APPEAL from the Superior Court of San Bernardino County. Donna G. Garza,
Judge. Reversed in part, affirmed in part.
Brian Jeffrey Brown in pro. per.; and Richard L. Fitzer, under appointment by the
Court of Appeal, for Defendant and Appellant.
Rob Bonta, Attorney General, Lance E. Winters, Chief Assistant Attorney
General, Charles C. Ragland, Assistant Attorney General, and James H. Flaherty III,
Deputy Attorney General, for Plaintiff and Respondent.
1 Brian Jeffrey Brown appeals an order revoking parole and reinstating it. After his
counsel filed a no-issue brief seeking our independent review of the record, Brown filed
his own supplemental brief. We reverse in part and affirm in part.1
BACKGROUND
In 2018, Brown was convicted of burglary in violation of Penal Code section 459.
Brown was initially released on parole in July 2020 but absconded multiple times
between then and November 2023. Because of this, he has multiple parole violations and
served several stints in jail because of them.

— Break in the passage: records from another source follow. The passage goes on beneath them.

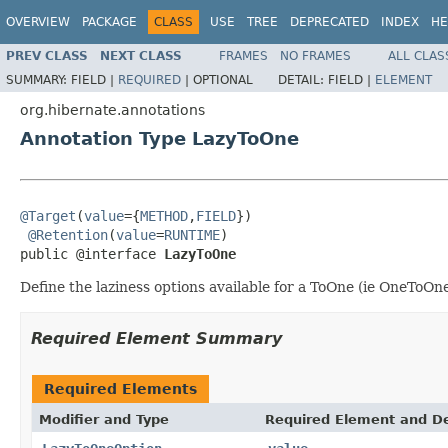
OVERVIEW
PACKAGE
CLASS
USE
TREE
DEPRECATED
INDEX
HE
PREV CLASS
NEXT CLASS
FRAMES
NO FRAMES
ALL CLAS
SUMMARY:
FIELD |
REQUIRED
|
OPTIONAL
DETAIL:
FIELD |
ELEMENT
org.hibernate.annotations
Annotation Type LazyToOne
@Target
(
value
={
METHOD
,
FIELD
})

@Retention
(
value
=
RUNTIME
)

public @interface 
LazyToOne
Define the laziness options available for a ToOne (ie OneToO
Required Element Summary
Required Elements
Modifier and Type
Required Element and De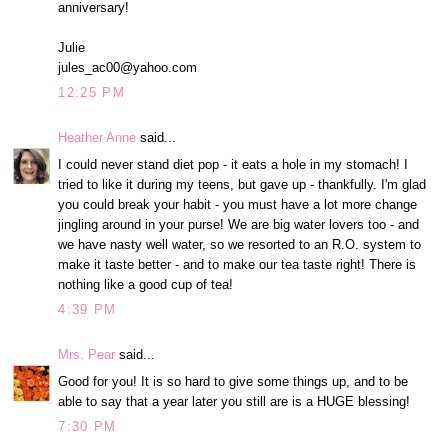
anniversary!
Julie
jules_ac00@yahoo.com
12:25 PM
Heather Anne
said...
I could never stand diet pop - it eats a hole in my stomach! I
tried to like it during my teens, but gave up - thankfully. I'm glad
you could break your habit - you must have a lot more change
jingling around in your purse! We are big water lovers too - and
we have nasty well water, so we resorted to an R.O. system to
make it taste better - and to make our tea taste right! There is
nothing like a good cup of tea!
4:39 PM
Mrs. Pear
said...
Good for you! It is so hard to give some things up, and to be
able to say that a year later you still are is a HUGE blessing!
7:30 PM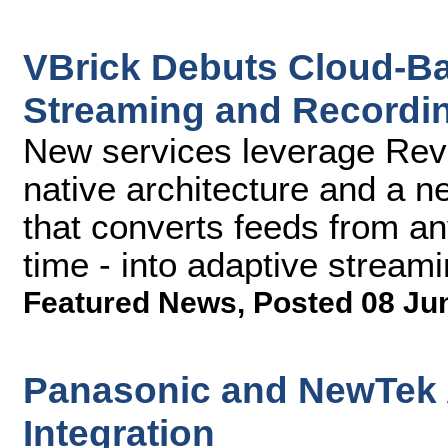
VBrick Debuts Cloud-B
Streaming and Recordin
New services leverage Rev'
native architecture and a ne
that converts feeds from an
time - into adaptive stream
Featured News
,
Posted 08 Ju
Panasonic and NewTek
Integration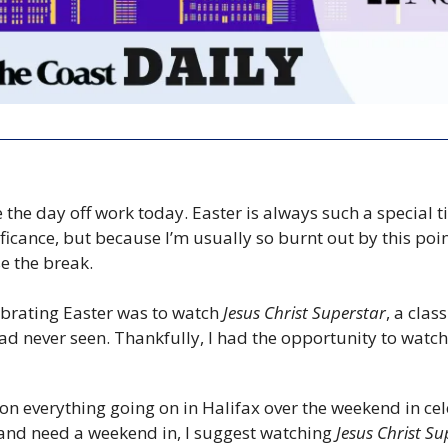
e the day off work today. Easter is always such a special t
ficance, but because I’m usually so burnt out by this point 
se the break.
ebrating Easter was to watch 
Jesus Christ Superstar
, a clas
ad never seen. Thankfully, I had the opportunity to watch i
on everything going on in Halifax over the weekend in cele
 and need a weekend in, I suggest watching 
Jesus Christ Su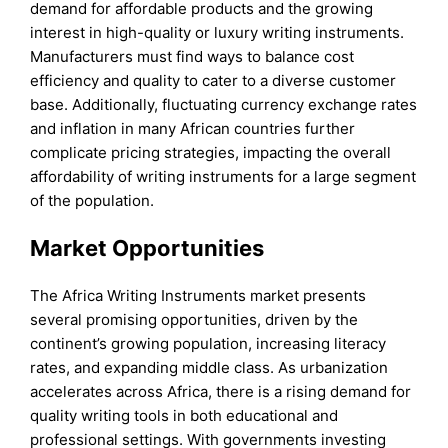
demand for affordable products and the growing
interest in high-quality or luxury writing instruments.
Manufacturers must find ways to balance cost
efficiency and quality to cater to a diverse customer
base. Additionally, fluctuating currency exchange rates
and inflation in many African countries further
complicate pricing strategies, impacting the overall
affordability of writing instruments for a large segment
of the population.
Market Opportunities
The Africa Writing Instruments market presents
several promising opportunities, driven by the
continent’s growing population, increasing literacy
rates, and expanding middle class. As urbanization
accelerates across Africa, there is a rising demand for
quality writing tools in both educational and
professional settings. With governments investing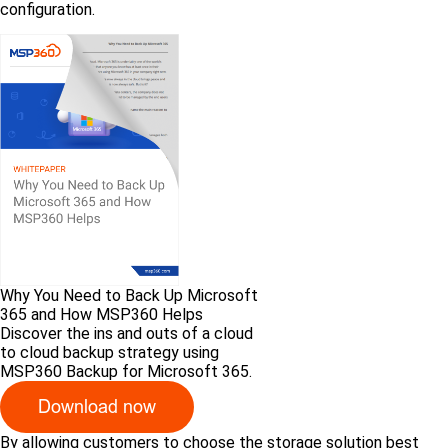
configuration.
Why You Need to Back Up Microsoft
365 and How MSP360 Helps
Discover the ins and outs of a cloud
to cloud backup strategy using
MSP360 Backup for Microsoft 365.
By allowing customers to choose the storage solution best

In November 2023, Brown acknowledged new general and special terms, and
conditions of parole. The general conditions included that he was to report to his parole
agent on the first working day following his release, not to travel more than 50 miles
from his residence without prior approval, not be absent from the county for more than
48 hours, and not leave the state without prior written approval. The special conditions
included, among other things, that Brown participate in continuous electronic monitoring
via GPS device as well as a number of conditions imposed because Brown was—in
parole’s view—a sex offender. Brown signed the general conditions and many of the
special conditions without objection. However, for each special condition he believed
was imposed because of his alleged sex offender status—including the GPS monitoring
conditions—he stated in writing that his signature and acknowledgment was “under
duress.” Though Brown did initially allow himself to be GPS monitored, two days after
1 Undesignated statutory references are to the Penal Code.
2 his release the monitoring company informed parole that Brown’s GPS device issued a
tamper warning. Police responded to Brown’s last known location and found the device
but not Brown.
In December 2023, Brown was arrested in Las Vegas. Brown later admitted he
went there without informing a parole agent. The California Department of Corrections
and Rehabilitation petitioned for revocation of parole in January 2024, alleging three
parole violations: (1) absconding parole supervision, (2) removing his GPS tracker
despite being required to wear one as a sex offender registrant under section 290, and
(3) failure to register as a sex offender under section 290.
In February 2024, the court held a parole revocation hearing. Defense counsel
argued that between the time he spent on parole and the time spent in jail for parole
violations, Brown’s parole had already extended further than the statutory maximum of
four years. The prosecution argued that time spent as a fugitive is excluded from the
maximum parole limits, that the total time he had absconded since being released in 2020
was 574 days, and that tolling this time meant he was still well within the parole time
limits. The court agreed with the prosecution that Brown had not served more than the
maximum time on parole and found he violated his parole by absconding.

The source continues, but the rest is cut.